[Task prompt]:
Read the lines of the data below and retrieve those with "canale".

[Stored data]:
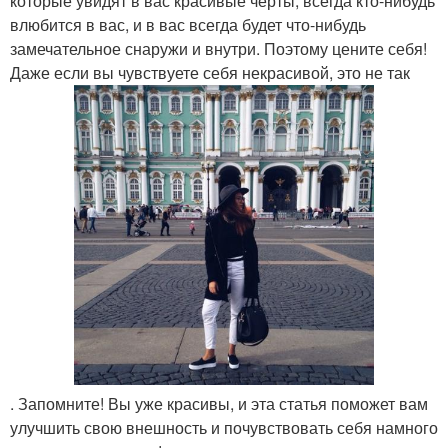
которые увидят в вас красивые черты, всегда кто-нибудь
влюбится в вас, и в вас всегда будет что-нибудь
замечательное снаружи и внутри. Поэтому цените себя!
Даже если вы чувствуете себя некрасивой, это не так
. Запомните! Вы уже красивы, и эта статья поможет вам
улучшить свою внешность и почувствовать себя намного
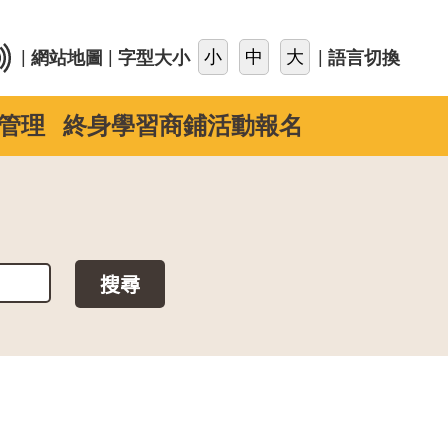
::
|
|
|
網站地圖
字型大小
語言切換
管理
終身學習商鋪活動報名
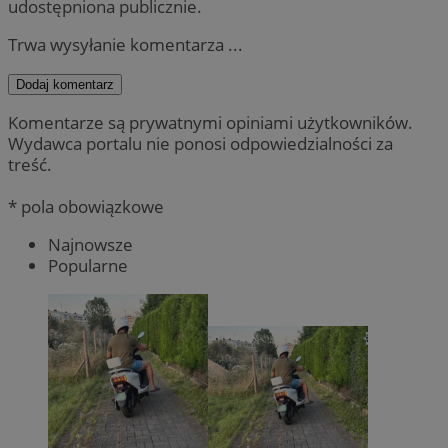
udostępniona publicznie.
Trwa wysyłanie komentarza ...
Dodaj komentarz
Komentarze są prywatnymi opiniami użytkowników.
Wydawca portalu nie ponosi odpowiedzialności za
treść.
* pola obowiązkowe
Najnowsze
Popularne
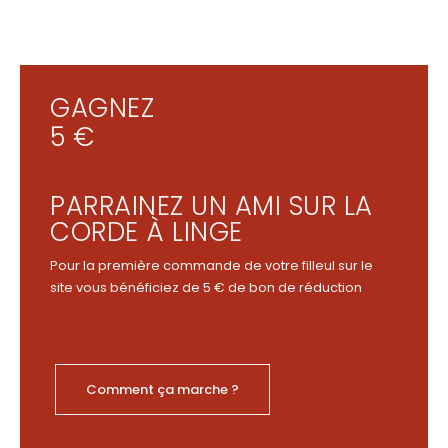
GAGNEZ
5 €
PARRAINEZ UN AMI SUR LA
CORDE À LINGE
Pour la première commande de votre filleul sur le
site vous bénéficiez de 5 € de bon de réduction
Comment ça marche ?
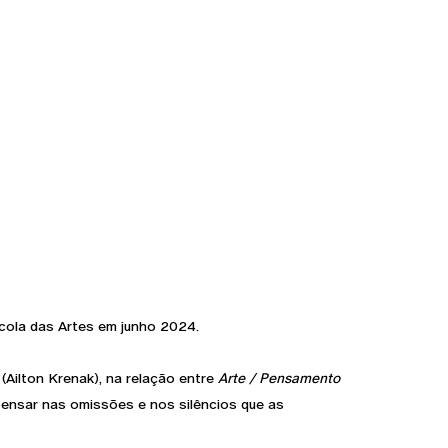
cola das Artes em junho 2024.
(Ailton Krenak), na relação entre
Arte / Pensamento
pensar nas omissões e nos silêncios que as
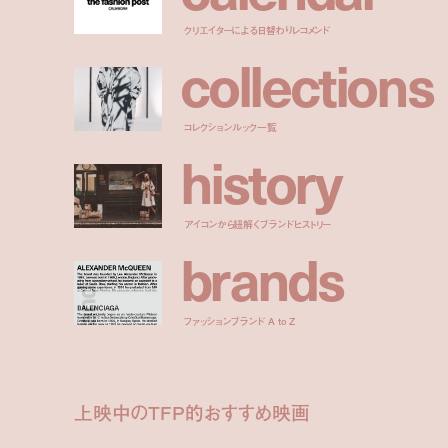
クリエイターによる日替わりレコメンド
c
o
l
l
e
c
t
i
o
n
s
コレクションルック一覧
h
i
s
t
o
r
y
アイコンから紐解くブランドヒストリー
b
r
a
n
d
s
ファッションブランド A to Z
上映中のTFP的おすすめ映画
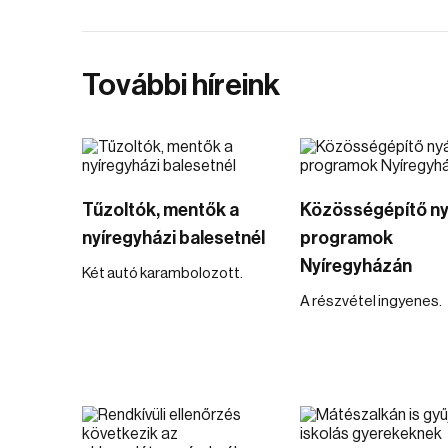
További híreink
Tűzoltók, mentők a
Közösségépítő ny
nyíregyházi balesetnél
programok
Nyíregyházán
Két autó karambolozott.
A részvétel ingyenes.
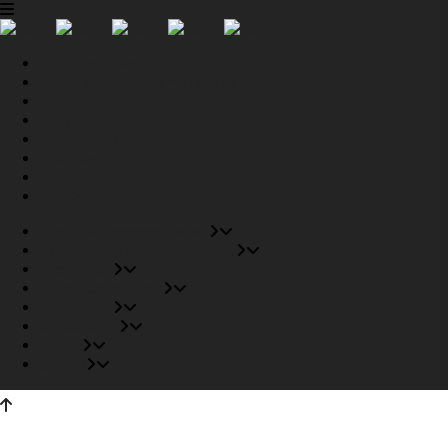
Tiendas Recomendadas
Fabricantes Recomendados
Productos
Pisos Completos
Proyectos
Conócenos
Outlet
Carrito
Tiendas Recomendadas
Fabricantes Recomendados
Productos
Pisos Completos
Proyectos
Conócenos
Outlet
Carrito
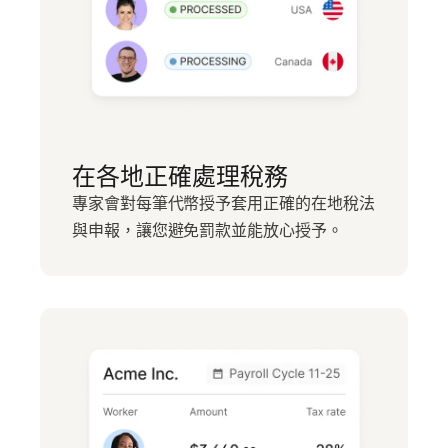
在各地正確處理稅務
專家會對每筆代幣授予套用正確的在地稅法
與申報，讓您避免罰款並能放心授予。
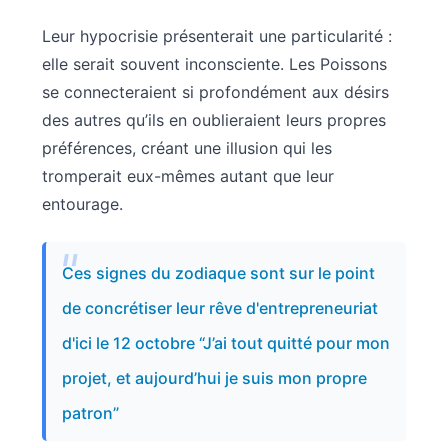
Leur hypocrisie présenterait une particularité :
elle serait souvent inconsciente. Les Poissons
se connecteraient si profondément aux désirs
des autres qu’ils en oublieraient leurs propres
préférences, créant une illusion qui les
tromperait eux-mêmes autant que leur
entourage.
Ces signes du zodiaque sont sur le point
de concrétiser leur rêve d'entrepreneuriat
d'ici le 12 octobre “J’ai tout quitté pour mon
projet, et aujourd’hui je suis mon propre
patron”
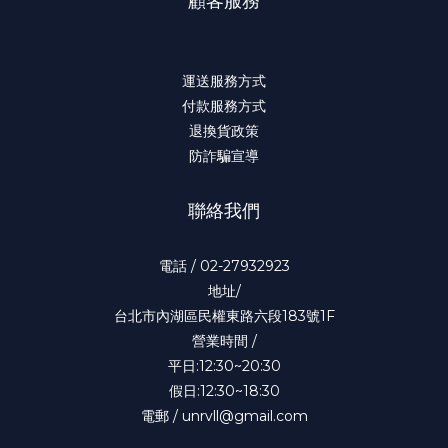
顧客服務
運送服務方式
付款服務方式
退換貨政策
防詐騙宣導
聯絡我們
電話 / 02-27932923
地址/
台北市內湖區民權東路六段183號1F
營業時間 /
平日:12:30~20:30
假日:12:30~18:30
電郵 / unrvll@gmail.com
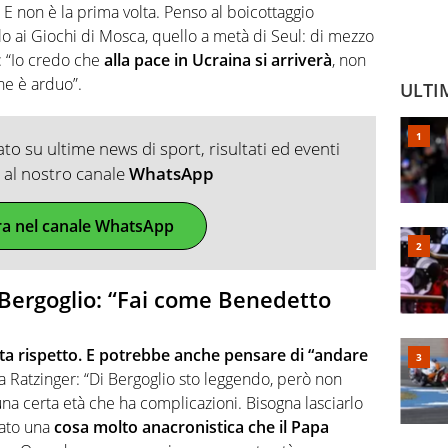
 E non è la prima volta. Penso al boicottaggio
lo ai Giochi di Mosca, quello a metà di Seul: di mezzo
i: “Io credo che
alla pace in Ucraina si arriverà
, non
che è arduo”.
ULTI
o su ultime news di sport, risultati ed eventi
ti al nostro canale
WhatsApp
ra nel canale WhatsApp
a Bergoglio: “Fai come Benedetto
a rispetto. E potrebbe anche pensare di “andare
 Ratzinger: “Di Bergoglio sto leggendo, però non
 una certa età che ha complicazioni. Bisogna lasciarlo
vato una
cosa molto anacronistica che il Papa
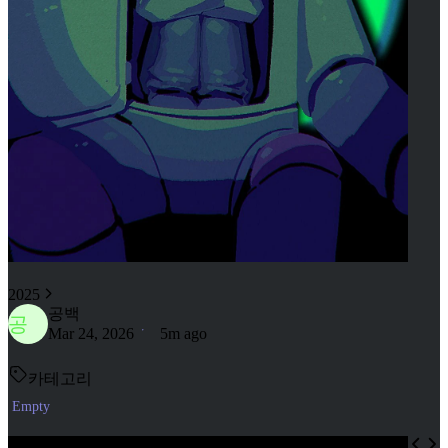
2025
공백
공
Mar 24, 2026
5m ago
카테고리
Empty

[Result for this task]:
ti al nostro canale
ra nel canale WhatsApp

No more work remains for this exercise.